Nathan Beckmann

Nathan Beckmann

Associate Professor

Website

ORCiD

Office 9021 Gates and Hillman Centers

Email beckmann@cmu.edu

Phone (412) 268-7412

Department
Computer Science Department

Administrative Support Person
Michael Stanley

Biography

Nathan Beckmann is an Associate Professor in the School of Computer Science at Carnegie Mellon University. He received his PhD from MIT in 2015 advised by Daniel Sanchez, his MS from MIT in 2010 advised by Anant Agarwal, and BS degrees in 2008 from UCLA in EECS and Mathematics. His PhD dissertation was recognized with the George M Sprowls Award for an outstanding dissertation in electrical engineering and computer science at MIT. He has received multiple Best Paper awards, the NSF CAREER Award, a Google Research Scholar Award, and a Sloan Research Fellowship.

Research/Teaching Statement

My research builds energy-efficient, general-purpose computers. General-purpose computing is the most impactful technology of the last fifty years, and it is essential that its growth continues. Unfortunately, general-purpose computing is currently under threat. The future of general-purpose computing depends on energy efficiency — from IoT to datacenters, energy efficiency determines computers’ capability, lifetime, and environmental impact. General-purpose computer architectures have stagnated, and their energy efficiency has not significantly improved for over a decade.

Consequently, the last decade has seen a dramatic shift towards specialized hardware. Hardware specialization has delivered large gains in energy efficiency, but at a loss of general-purpose programmability and dramatic increase in cost and carbon footprint. The challenge for the next decade is to reconcile programmability and energy efficiency to enable a truly sustainable future for computing.

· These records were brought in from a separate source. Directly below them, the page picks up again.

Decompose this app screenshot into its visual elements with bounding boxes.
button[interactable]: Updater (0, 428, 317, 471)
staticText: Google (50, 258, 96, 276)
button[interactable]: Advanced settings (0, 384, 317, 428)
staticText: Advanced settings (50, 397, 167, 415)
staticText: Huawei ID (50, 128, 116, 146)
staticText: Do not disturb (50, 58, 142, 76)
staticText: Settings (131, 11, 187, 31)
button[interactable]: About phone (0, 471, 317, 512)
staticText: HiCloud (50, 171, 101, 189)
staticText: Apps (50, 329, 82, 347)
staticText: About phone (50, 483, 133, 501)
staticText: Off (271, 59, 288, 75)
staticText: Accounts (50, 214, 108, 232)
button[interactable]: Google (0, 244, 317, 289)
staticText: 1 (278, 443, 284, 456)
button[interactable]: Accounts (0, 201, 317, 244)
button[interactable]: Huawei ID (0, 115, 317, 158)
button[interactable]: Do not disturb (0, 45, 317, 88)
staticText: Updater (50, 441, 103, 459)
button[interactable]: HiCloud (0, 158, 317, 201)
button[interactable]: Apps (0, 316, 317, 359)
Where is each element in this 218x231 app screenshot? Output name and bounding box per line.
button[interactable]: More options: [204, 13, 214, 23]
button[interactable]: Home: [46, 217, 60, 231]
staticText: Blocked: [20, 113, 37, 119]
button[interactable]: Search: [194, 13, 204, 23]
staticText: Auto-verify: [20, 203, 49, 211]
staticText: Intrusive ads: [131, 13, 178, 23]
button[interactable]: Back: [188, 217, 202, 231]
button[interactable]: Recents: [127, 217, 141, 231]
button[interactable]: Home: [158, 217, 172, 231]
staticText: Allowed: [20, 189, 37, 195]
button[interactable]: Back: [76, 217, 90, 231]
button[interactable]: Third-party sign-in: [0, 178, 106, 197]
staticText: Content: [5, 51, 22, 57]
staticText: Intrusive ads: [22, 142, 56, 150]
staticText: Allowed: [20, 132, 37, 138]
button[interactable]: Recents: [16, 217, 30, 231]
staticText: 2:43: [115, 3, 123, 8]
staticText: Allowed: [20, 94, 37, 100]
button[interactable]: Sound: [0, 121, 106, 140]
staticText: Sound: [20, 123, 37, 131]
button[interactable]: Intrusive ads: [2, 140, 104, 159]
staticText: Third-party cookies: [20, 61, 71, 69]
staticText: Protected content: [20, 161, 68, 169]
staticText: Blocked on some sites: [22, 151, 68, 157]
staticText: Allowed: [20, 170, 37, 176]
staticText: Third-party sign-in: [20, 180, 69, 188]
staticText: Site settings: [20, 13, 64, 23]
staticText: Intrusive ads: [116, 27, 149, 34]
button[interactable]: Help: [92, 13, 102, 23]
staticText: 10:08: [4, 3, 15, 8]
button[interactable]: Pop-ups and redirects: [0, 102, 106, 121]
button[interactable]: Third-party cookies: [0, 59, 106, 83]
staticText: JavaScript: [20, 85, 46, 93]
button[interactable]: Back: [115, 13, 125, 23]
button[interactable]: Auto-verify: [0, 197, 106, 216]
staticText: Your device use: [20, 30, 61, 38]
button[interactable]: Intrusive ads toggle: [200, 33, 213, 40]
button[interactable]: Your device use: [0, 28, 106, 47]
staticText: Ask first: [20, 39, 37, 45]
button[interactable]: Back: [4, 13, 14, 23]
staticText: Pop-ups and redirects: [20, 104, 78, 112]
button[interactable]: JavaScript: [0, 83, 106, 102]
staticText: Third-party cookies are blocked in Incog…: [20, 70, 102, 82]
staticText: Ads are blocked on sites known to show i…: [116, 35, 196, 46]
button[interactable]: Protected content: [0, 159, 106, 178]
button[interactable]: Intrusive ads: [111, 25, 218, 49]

My research improves the energy efficiency of general-purpose computers by orders of magnitude. My research group is designing spatial dataflow architectures that avoid the inherent inefficiency of today's von Neumann CPUs while keeping computation near-data to mitigate the growing cost of data movement. This research spans hardware and software, with a particular focus on compilers and computer architecture. My focuses on build complete systems, including code that has run in production data centers and three silicon testchips.